Putting access controls around GitHub Copilot: session recording for AI coding agents (on AWS)

When an AI coding assistant writes code on a developer’s behalf, it can also surface credentials, API keys, or proprietary algorithms that should never leave the organization. Without a record of what the assistant sent or received, security teams lose the ability to prove whether a secret was exposed, to investigate a breach, or to demonstrate compliance during an audit. The cost of that blind spot can be a data‑leak incident, a regulatory penalty, or a loss of trust in the development pipeline.

Why session recording matters for AI coding agents

GitHub Copilot integrates directly with an IDE or CI system and streams prompts and completions over HTTPS. The traffic is encrypted end‑to‑end, which protects it in transit but also hides it from internal monitoring tools. If a developer inadvertently asks the model to generate a password, that secret traverses the network and may be cached by the service. Without a reliable audit log, the organization cannot answer questions such as “who asked for this secret?” or “was the secret ever stored in a repository?”. Session recording provides a reliable audit log that captures every request and response, enabling forensic analysis and satisfying audit requirements.

The missing piece in a standard setup

Most enterprises already enforce identity‑aware access for services that invoke Copilot. They use OIDC or SAML providers to issue short‑lived tokens, assign minimal scopes to service accounts, and rely on AWS IAM policies to limit which resources the token can reach. This setup determines who can call the Copilot API and what they are allowed to do, but it does not give visibility into the actual content of those calls. The request still travels straight from the developer’s machine or CI runner to the Copilot backend, bypassing any point where the organization can inspect, approve, or record the exchange. In other words, the enforcement boundary ends at the identity check, leaving the data path unchecked.
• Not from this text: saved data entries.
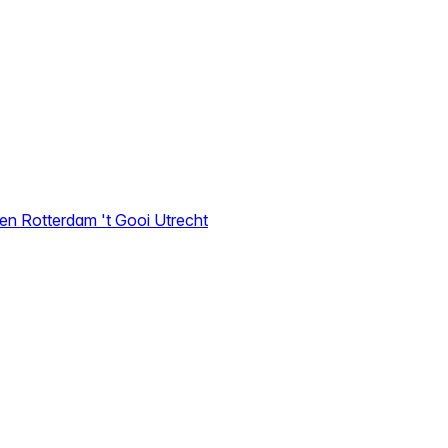
den
Rotterdam
't Gooi
Utrecht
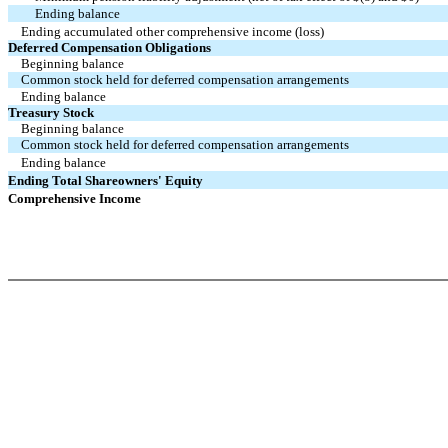
Ending balance
Ending accumulated other comprehensive income (loss)
Deferred Compensation Obligations
Beginning balance
Common stock held for deferred compensation arrangements
Ending balance
Treasury Stock
Beginning balance
Common stock held for deferred compensation arrangements
Ending balance
Ending Total Shareowners' Equity
Comprehensive Income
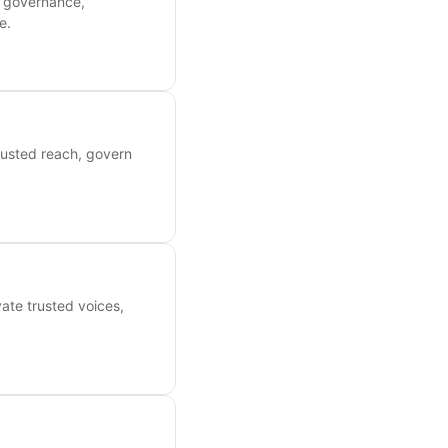
s governance,
e.
rusted reach, govern
vate trusted voices,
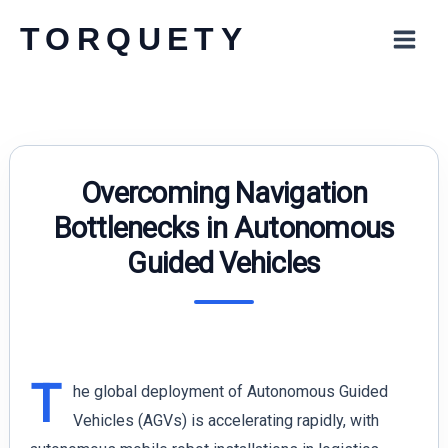
Skip
TORQUETY
to
content
Overcoming Navigation
Bottlenecks in Autonomous
Guided Vehicles
T
he global deployment of Autonomous Guided
Vehicles (AGVs) is accelerating rapidly, with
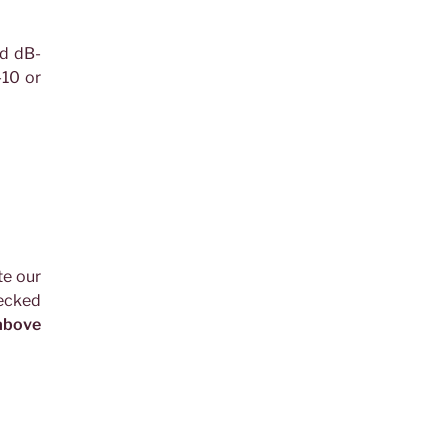
ed dB-
10 or
te our
hecked
 above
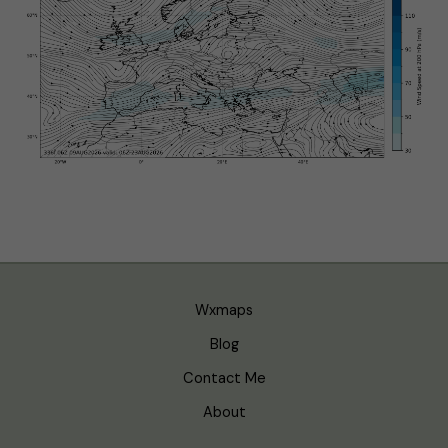
Wxmaps
Blog
Contact Me
About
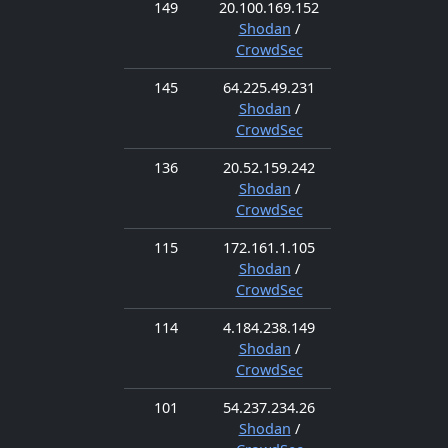
149
20.100.169.152
Shodan
/
CrowdSec
145
64.225.49.231
Shodan
/
CrowdSec
136
20.52.159.242
Shodan
/
CrowdSec
115
172.161.1.105
Shodan
/
CrowdSec
114
4.184.238.149
Shodan
/
CrowdSec
101
54.237.234.26
Shodan
/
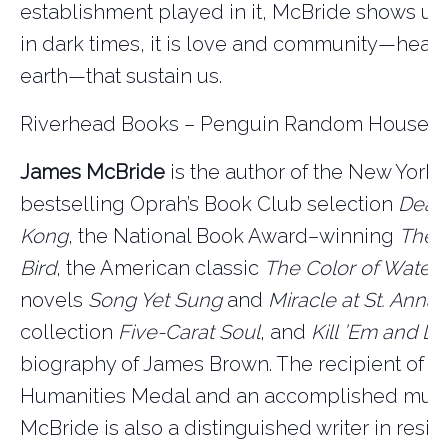
establishment played in it, McBride shows us
in dark times, it is love and community—hea
earth—that sustain us.
Riverhead Books – Penguin Random House
James McBride
is the author of the New York
bestselling Oprah’s Book Club selection
Deac
Kong
, the National Book Award–winning
The 
Bird
, the American classic
The Color of Water
,
novels
Song Yet Sung
and
Miracle at St. Anna,
collection
Five-Carat Soul
, and
Kill
’Em and L
biography of James Brown. The recipient of a 
Humanities Medal and an accomplished musi
McBride is also a distinguished writer in resi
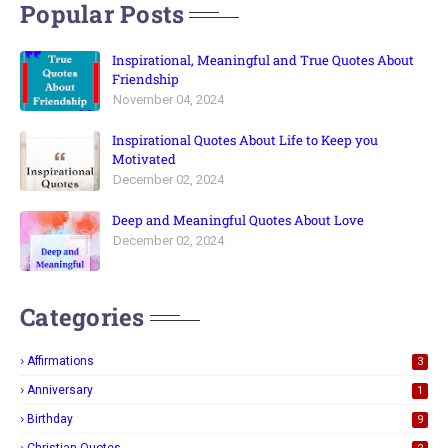
Popular Posts
Inspirational, Meaningful and True Quotes About
Friendship
November 04, 2024
Inspirational Quotes About Life to Keep you
Motivated
December 02, 2024
Deep and Meaningful Quotes About Love
December 02, 2024
Categories
Affirmations
3
Anniversary
1
Birthday
9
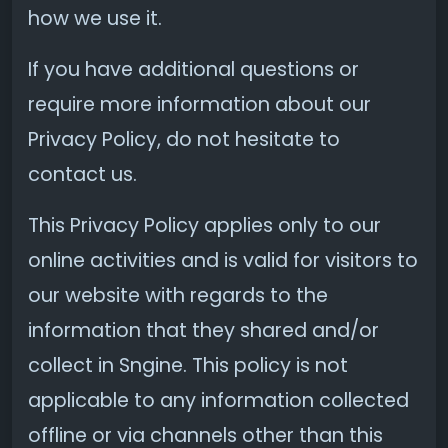
how we use it.
If you have additional questions or
require more information about our
Privacy Policy, do not hesitate to
contact us.
This Privacy Policy applies only to our
online activities and is valid for visitors to
our website with regards to the
information that they shared and/or
collect in Sngine. This policy is not
applicable to any information collected
offline or via channels other than this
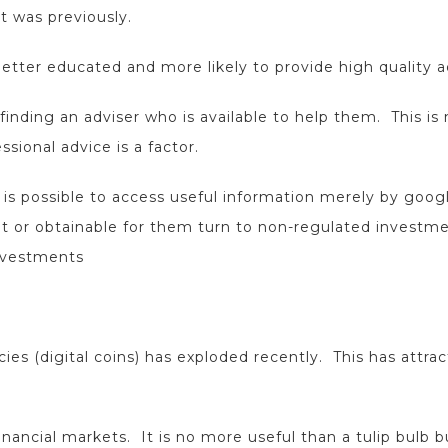
t was previously.
better educated and more likely to provide high quality a
 finding an adviser who is available to help them. This is n
sional advice is a factor.
it is possible to access useful information merely by goo
vant or obtainable for them turn to non-regulated investm
investments
cies (digital coins) has exploded recently. This has att
inancial markets. It is no more useful than a tulip bulb b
hoop.dev as the data‑path gateway

hoop.dev fills the gap by acting as a Layer 7 gateway that sits between the client (IDE, CI pipeline, or automated agent) and the Copilot service. The gateway terminates the TLS connection, validates the OIDC token, and then forwards the request to Copilot only after applying policy checks. Because all traffic passes through hoop.dev, it can record each session, enforce just‑in‑time approvals, and optionally mask sensitive fields before they reach the model. The gateway runs an agent inside the same network as the client, ensuring that credentials never leave the organization’s control plane.

How session recording works with hoop.dev

• Identity verification: The gateway receives an OIDC token, validates it against the configured IdP, and extracts group membership to decide whether the request is allowed to proceed.
• Just‑in‑time access: Even if a service account has a broad scope, hoop.dev can require a one‑time approval before the first Copilot request is sent, reducing the attack surface.
• Session capture: hoop.dev writes a chronological record of every request and response, including timestamps and the identity that originated the call. The record is stored in a secure audit log that can be queried later for audits or investigations.
• Optional masking: If a response contains a secret, hoop.dev can replace the value with a placeholder before it reaches the client, preventing accidental leakage into logs or source code.

All of these capabilities are enforced at the gateway level, which means they are independent of the client’s code or the Copilot service itself. Removing hoop.dev would eliminate the session‑recording guarantee, because the data would again flow directly to the external API without any inspection.

Deploying the solution

To bring session recording to GitHub Copilot on AWS, follow these high‑level steps:

1. Deploy the hoop.dev gateway using the provided Docker Compose file or the Kubernetes manifests. The deployment includes a network‑resident agent that will sit next to your CI runners or developer workstations.
2. Configure a Copilot connection in the gateway’s catalog, supplying the endpoint URL and the service‑account credentials that the gateway will use to authenticate to Copilot.
3. Set up OIDC authentication against your corporate IdP (Okta, Azure AD, Google Workspace, etc.). The gateway will act as a relying party and will read group claims to drive access decisions.
4. Enable session recording in the connection policy. The policy can be scoped per team, per repository, or per environment, giving you fine‑grained control over what gets recorded.
5. Update your development tools or CI pipelines to point at the hoop.dev endpoint instead of the native Copilot URL. The client libraries remain unchanged; the gateway simply proxies the traffic.

Because hoop.dev is open source, you can inspect the code, contribute improvements, or run it entirely behind your firewall. For detailed installation instructions, see the getting‑started guide. The full source repository is available on GitHub.

FAQ

Does session recording add latency to Copilot calls?

hoop.dev records the request and response as they pass through the gateway. The additional processing is minimal compared to the round‑trip time to the external service, and the latency impact is typically measured in milliseconds.

Can I limit recording to specific teams or projects?

Yes. The gateway’s policy engine lets you define recording rules based on identity attributes, repository names, or environment tags. Only the traffic that matches the rule set will be stored.

Is the recorded data encrypted at rest?

All session logs are written to a storage backend that supports encryption. The exact implementation details are documented in the learn section, and you can configure the backend to meet your organization’s compliance requirements.